* _What this task involves_: Would you return exactly the lines below from the line with "primo compleanno" through the line with "Temmuz Güncel Liste", both included, and nothing else, leaving out the pictures?

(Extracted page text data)
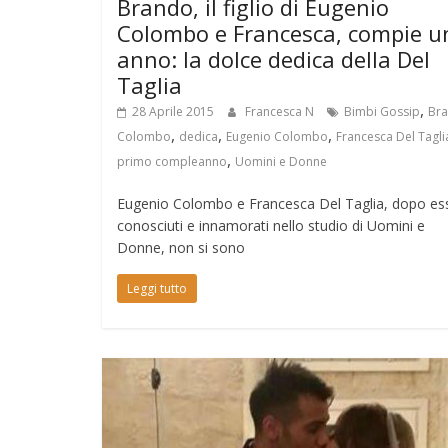
Brando, il figlio di Eugenio
Colombo e Francesca, compie u
anno: la dolce dedica della Del
Taglia
,
28 Aprile 2015
Francesca N
Bimbi Gossip
Br
,
,
,
Colombo
dedica
Eugenio Colombo
Francesca Del Tagli
,
primo compleanno
Uomini e Donne
Eugenio Colombo e Francesca Del Taglia, dopo ess
conosciuti e innamorati nello studio di Uomini e
Donne, non si sono
Leggi tutto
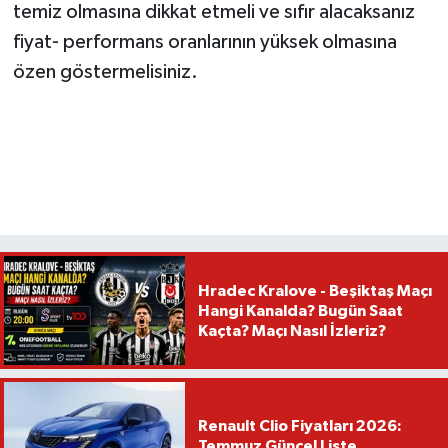
temiz olmasına dikkat etmeli ve sıfır alacaksanız
fiyat- performans oranlarının yüksek olmasına
özen göstermelisiniz.
Hradec Kralove - Beşiktaş Maçı
Hangi Kanalda? Bugün Saat
Kaçta? Maçı Nasıl İzleriz?
Renault Clio Fiyatları 2026:
Temmuz Güncel Liste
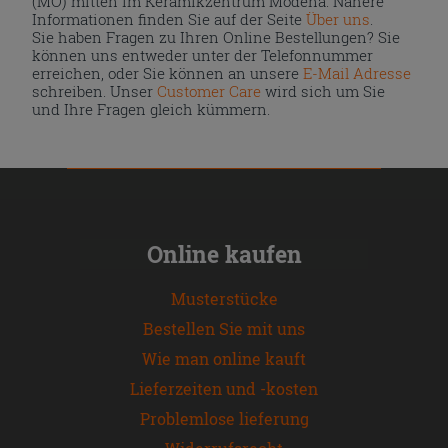
(MO) mitten im Keramikzentrum Modena. Nähere
Informationen finden Sie auf der Seite
Über uns
.
Sie haben Fragen zu Ihren Online Bestellungen? Sie
können uns entweder unter der Telefonnummer
erreichen, oder Sie können an unsere
E-Mail Adresse
schreiben. Unser
Customer Care
wird sich um Sie
und Ihre Fragen gleich kümmern.
Online kaufen
Musterstücke
Bestellen Sie mit uns
Wie man online kauft
Lieferzeiten und -kosten
Problemlose lieferung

* _Solved exercise_:
primo compleanno
Uomini e Donne
Eugenio Colombo e Francesca Del Taglia, dopo ess
conosciuti e innamorati nello studio di Uomini e
Donne, non si sono
Leggi tutto
temiz olmasına dikkat etmeli ve sıfır alacaksanız
fiyat- performans oranlarının yüksek olmasına
özen göstermelisiniz.
Hradec Kralove - Beşiktaş Maçı
Hangi Kanalda? Bugün Saat
Kaçta? Maçı Nasıl İzleriz?
Renault Clio Fiyatları 2026:
Temmuz Güncel Liste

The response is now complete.